Rosalena’s fabric works consider the politics of color: where specific colors come from, and whose sacral order they uphold. Carmine extracted from cochineal insects and indigo from the tropics adorn Catholic robes and cathedrals, but when Rosalena redeploys these colors, she reminds us of their Indigenous origins. As she works across multiple forms and technologies of weaving—including Wixárika bead weaving traditions, digital Jacquard looms, and moving and entwining gourds—her artworks demonstrate the dynamics that emerge when patterns repeat.

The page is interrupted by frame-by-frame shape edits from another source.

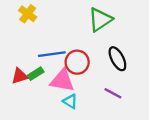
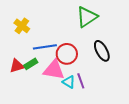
yellow cross: (28, 14) -> (22, 26), moved
purple line: (113, 93) -> (81, 81), moved, turned 42
cyan triangle: (70, 101) -> (69, 82), moved

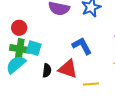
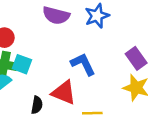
black semicircle: (47, 71) -> (37, 105), moved

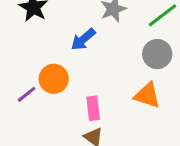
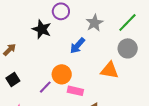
orange triangle: (147, 95) -> (110, 70), moved
pink rectangle: (93, 108) -> (75, 91), moved, turned -63

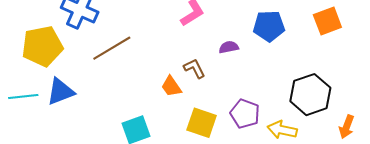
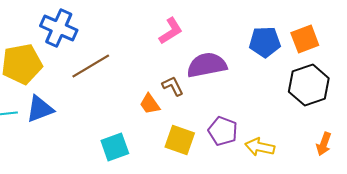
blue pentagon: (269, 26) -> (265, 42), moved
purple semicircle: (229, 47) -> (207, 65), size x2.0
black hexagon: (310, 95) -> (309, 85), moved

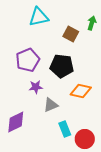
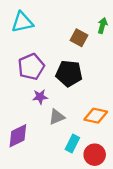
cyan triangle: (39, 17) -> (22, 22), moved
orange diamond: (81, 91) -> (96, 116), moved
cyan rectangle: (65, 129) -> (72, 144), turned 49

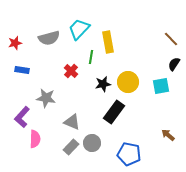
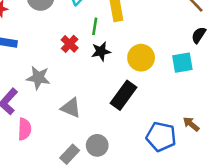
black star: (103, 84) -> (101, 51), moved
gray circle: (92, 143) -> (97, 145), moved
gray rectangle: (71, 147) -> (70, 154), moved
blue pentagon: (129, 154) -> (161, 137), moved

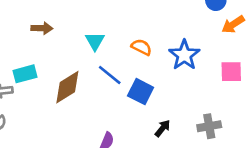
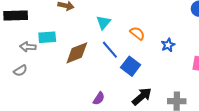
blue star: (184, 55) -> (168, 45), size x0.6
black arrow: (163, 128) -> (142, 96), size x1.5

When ancestral practices of three-dimensional space are summoned from within the flatlands of colonial technologies, the “glitch” is reclaimed as part of the ongoing relational fabrication of a world that refuses the geontological divisions of Life and Nonlife, human and nonhuman, complexity and simplicity, the one and the problem. The glitch is called by an older name: Coyote. Here, my thinking aligns with Brian Yazzie Burkhart, who contrasts Native accounts of Coyote with Plato’s stories of the ancient Greek philosopher Thales of Miletus. Burkhart notes that both Coyote and Thales often lose sight of their relations, but whereas, according to Plato, Thales’s obliviousness towards his neighbors and his environment is to be expected of a philosopher, Native stories highlight the mistake of Coyote having forgotten his relations.⁴ Even when Coyote remembers, he understands that he can never be everywhere at the same time. 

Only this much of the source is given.